EXERCISE. Without including any pictures, copy every line below exactly.

(Stored items from a collection)
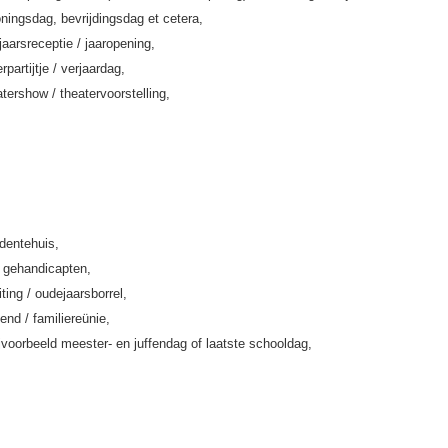
ningsdag, bevrijdingsdag et cetera,
jaarsreceptie / jaaropening,
rpartijtje / verjaardag,
tershow / theatervoorstelling,
rdentehuis,
k gehandicapten,
iting / oudejaarsborrel,
end / familiereünie,
jvoorbeeld meester- en juffendag of laatste schooldag,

EXERCISE SOLUTION.
ningsdag, bevrijdingsdag et cetera,
jaarsreceptie / jaaropening,
rpartijtje / verjaardag,
tershow / theatervoorstelling,
rdentehuis,
k gehandicapten,
iting / oudejaarsborrel,
end / familiereünie,
jvoorbeeld meester- en juffendag of laatste schooldag,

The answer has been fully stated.